_ASSIGNMENT_
Reproduce the records without their pictures, keeping every word as it is.
[Opening SOURCE MATERIAL section]
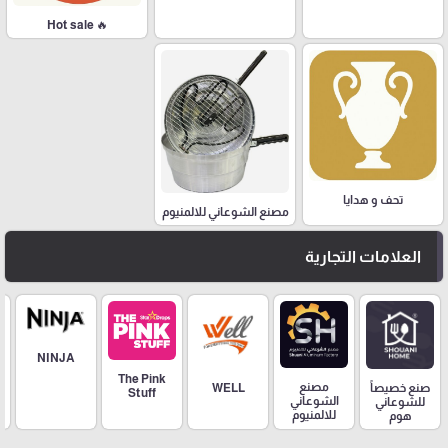
🔥 Hot sale
تحف و هدايا
مصنع الشوعاني للالمنيوم
العلامات التجارية
NINJA
The Pink
مصنع
صنع خصيصاً
WELL
Stuff
الشوعاني
للشوعاني
للالمنيوم
هوم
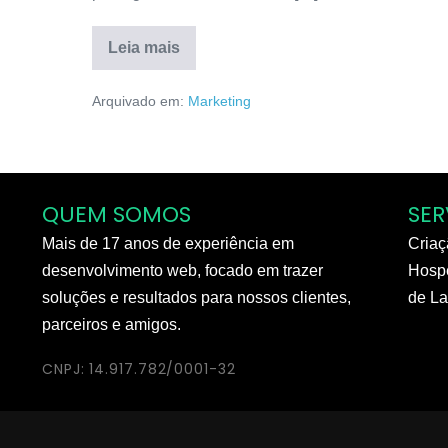
Leia mais
Arquivado em:
Marketing
QUEM SOMOS
SER
Mais de 17 anos de experiência em
Criaç
desenvolvimento web, focado em trazer
Hospe
soluções e resultados para nossos clientes,
de La
parceiros e amigos.
CNPJ: 14.917.782/0001-32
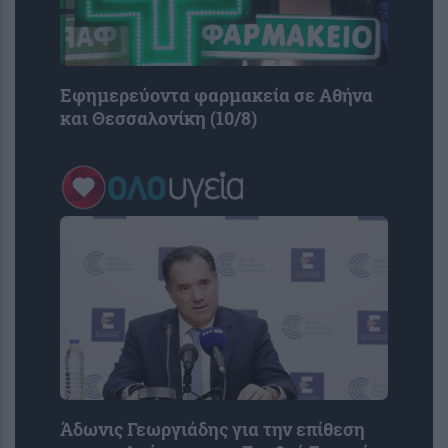
Εφημερεύοντα φαρμακεία σε Αθήνα
και Θεσσαλονίκη (10/8)
Άδωνις Γεωργιάδης για την επίθεση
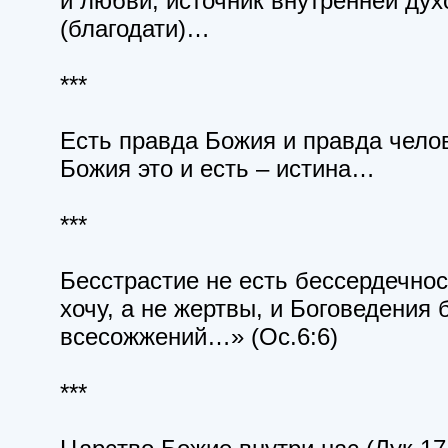
и любви, источник внутренней ду
(благодати)…
***
Есть правда Божия и правда чело
Божия это и есть – истина…
***
Бесстрастие не есть бессердечно
хочу, а не жертвы, и Боговедения 
всесожжений…» (Ос.6:6)
***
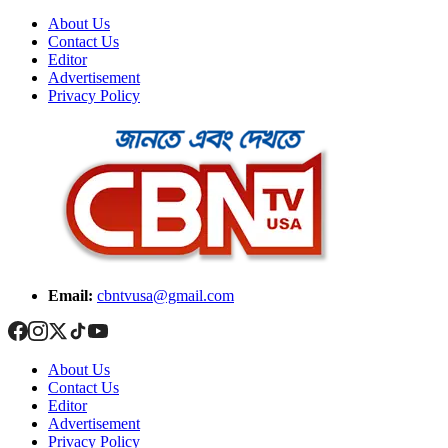
About Us
Contact Us
Editor
Advertisement
Privacy Policy
Email:
cbntvusa@gmail.com
About Us
Contact Us
Editor
Advertisement
Privacy Policy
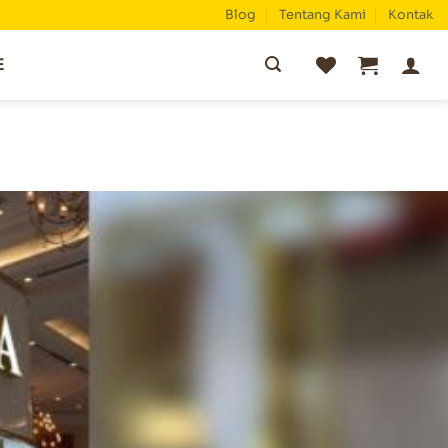
Blog
Tentang Kami
Kontak
Pencarian
E
untuk:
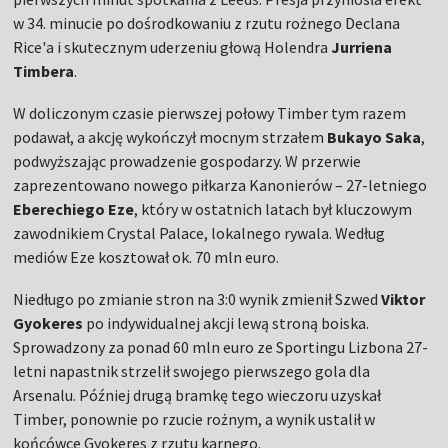
w 34. minucie po dośrodkowaniu z rzutu rożnego Declana
Rice'a i skutecznym uderzeniu głową Holendra
Jurriena
Timbera
.
W doliczonym czasie pierwszej połowy Timber tym razem
podawał, a akcję wykończył mocnym strzałem
Bukayo Saka
,
podwyższając prowadzenie gospodarzy. W przerwie
zaprezentowano nowego piłkarza Kanonierów – 27-letniego
Eberechiego Eze
, który w ostatnich latach był kluczowym
zawodnikiem Crystal Palace, lokalnego rywala. Według
mediów Eze kosztował ok. 70 mln euro.
Niedługo po zmianie stron na 3:0 wynik zmienił Szwed
Viktor
Gyokeres
po indywidualnej akcji lewą stroną boiska.
Sprowadzony za ponad 60 mln euro ze Sportingu Lizbona 27-
letni napastnik strzelił swojego pierwszego gola dla
Arsenalu. Później drugą bramkę tego wieczoru uzyskał
Timber, ponownie po rzucie rożnym, a wynik ustalił w
końcówce Gyokeres z rzutu karnego.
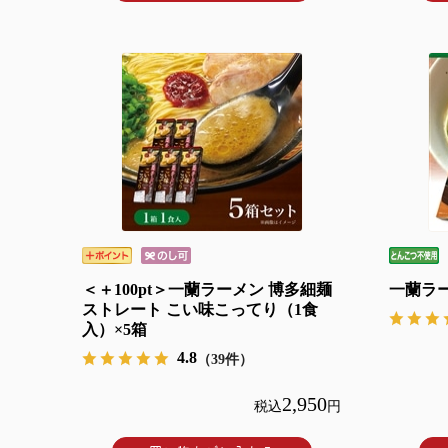
＜＋100pt＞一蘭ラーメン 博多細麺
一蘭ラーメ
ストレート こい味こってり（1食
入）×5箱
4.8
（39件）
2,950
税込
円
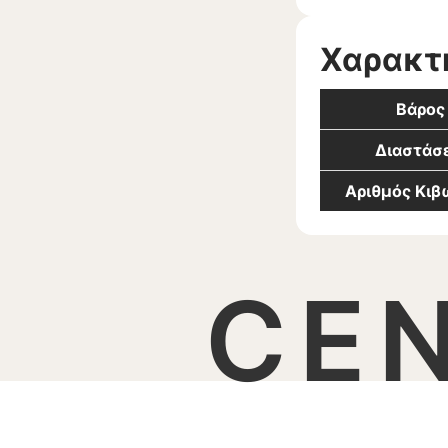
Χαρακτ
Βάρος
Διαστάσε
Αριθμός Κι
CE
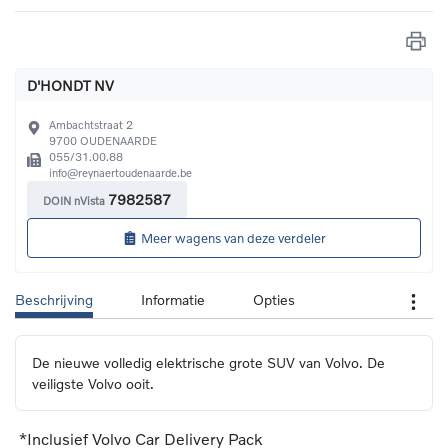
D'HONDT NV
Ambachtstraat 2
9700
OUDENAARDE
055/31.00.88
info@reynaertoudenaarde.be
7982587
DOIN nVista
Meer wagens van deze verdeler
Beschrijving
Informatie
Opties
De nieuwe volledig elektrische grote SUV van Volvo. De 
veiligste Volvo ooit.
*Inclusief Volvo Car Delivery Pack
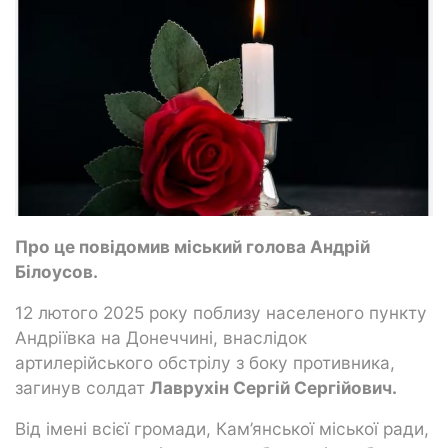
Про це повідомив міський голова Андрій
Білоусов.
12 лютого 2025 року поблизу населеного пункту
Андріївка на Донеччині, внаслідок
артилерійського обстрілу з боку противника,
загинув солдат
Лаврухін Сергій Сергійович.
Від імені всієї громади, Кам’янської міської ради,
[Closing SOURCE MATERIAL section]
_RESPONSE TO THE EXERCISE_
🔥 Hot sale
تحف و هدايا
مصنع الشوعاني للالمنيوم
العلامات التجارية
NINJA
The Pink
مصنع
صنع خصيصاً
WELL
Stuff
الشوعاني
للشوعاني
للالمنيوم
هوم
Leia mais
Arquivado em:
Marketing
QUEM SOMOS
SER
Mais de 17 anos de experiência em
Criaç
desenvolvimento web, focado em trazer
Hospe
soluções e resultados para nossos clientes,
de La
parceiros e amigos.
CNPJ: 14.917.782/0001-32
Εφημερεύοντα φαρμακεία σε Αθήνα
και Θεσσαλονίκη (10/8)
Άδωνις Γεωργιάδης για την επίθεση
и любви, источник внутренней ду
(благодати)…
***
Есть правда Божия и правда чело
Божия это и есть – истина…
***
Бесстрастие не есть бессердечно
хочу, а не жертвы, и Боговедения 
всесожжений…» (Ос.6:6)
***
About Us
Contact Us
Editor
Advertisement
Privacy Policy
Email:
cbntvusa@gmail.com
About Us
Contact Us
Editor
Advertisement
Privacy Policy
Blog
Tentang Kami
Kontak
Pencarian
E
untuk:
w 34. minucie po dośrodkowaniu z rzutu rożnego Declana
Rice'a i skutecznym uderzeniu głową Holendra
Jurriena
Timbera
.
W doliczonym czasie pierwszej połowy Timber tym razem
podawał, a akcję wykończył mocnym strzałem
Bukayo Saka
,
podwyższając prowadzenie gospodarzy. W przerwie
zaprezentowano nowego piłkarza Kanonierów – 27-letniego
Eberechiego Eze
, który w ostatnich latach był kluczowym
zawodnikiem Crystal Palace, lokalnego rywala. Według
mediów Eze kosztował ok. 70 mln euro.
Niedługo po zmianie stron na 3:0 wynik zmienił Szwed
Viktor
Gyokeres
po indywidualnej akcji lewą stroną boiska.
Sprowadzony za ponad 60 mln euro ze Sportingu Lizbona 27-
letni napastnik strzelił swojego pierwszego gola dla
Arsenalu. Później drugą bramkę tego wieczoru uzyskał
Timber, ponownie po rzucie rożnym, a wynik ustalił w
końcówce Gyokeres z rzutu karnego.
＜＋100pt＞一蘭ラーメン 博多細麺
一蘭ラーメ
ストレート こい味こってり（1食
入）×5箱
4.8
（39件）
2,950
税込
円
Χαρακτ
Βάρος
Διαστάσε
Αριθμός Κι
CE
D'HONDT NV
Ambachtstraat 2
9700
OUDENAARDE
055/31.00.88
info@reynaertoudenaarde.be
7982587
DOIN nVista
Meer wagens van deze verdeler
Beschrijving
Informatie
Opties
De nieuwe volledig elektrische grote SUV van Volvo. De 
veiligste Volvo ooit.
*Inclusief Volvo Car Delivery Pack
Про це повідомив міський голова Андрій
Білоусов.
12 лютого 2025 року поблизу населеного пункту
Андріївка на Донеччині, внаслідок
артилерійського обстрілу з боку противника,
загинув солдат
Лаврухін Сергій Сергійович.
Від імені всієї громади, Кам’янської міської ради,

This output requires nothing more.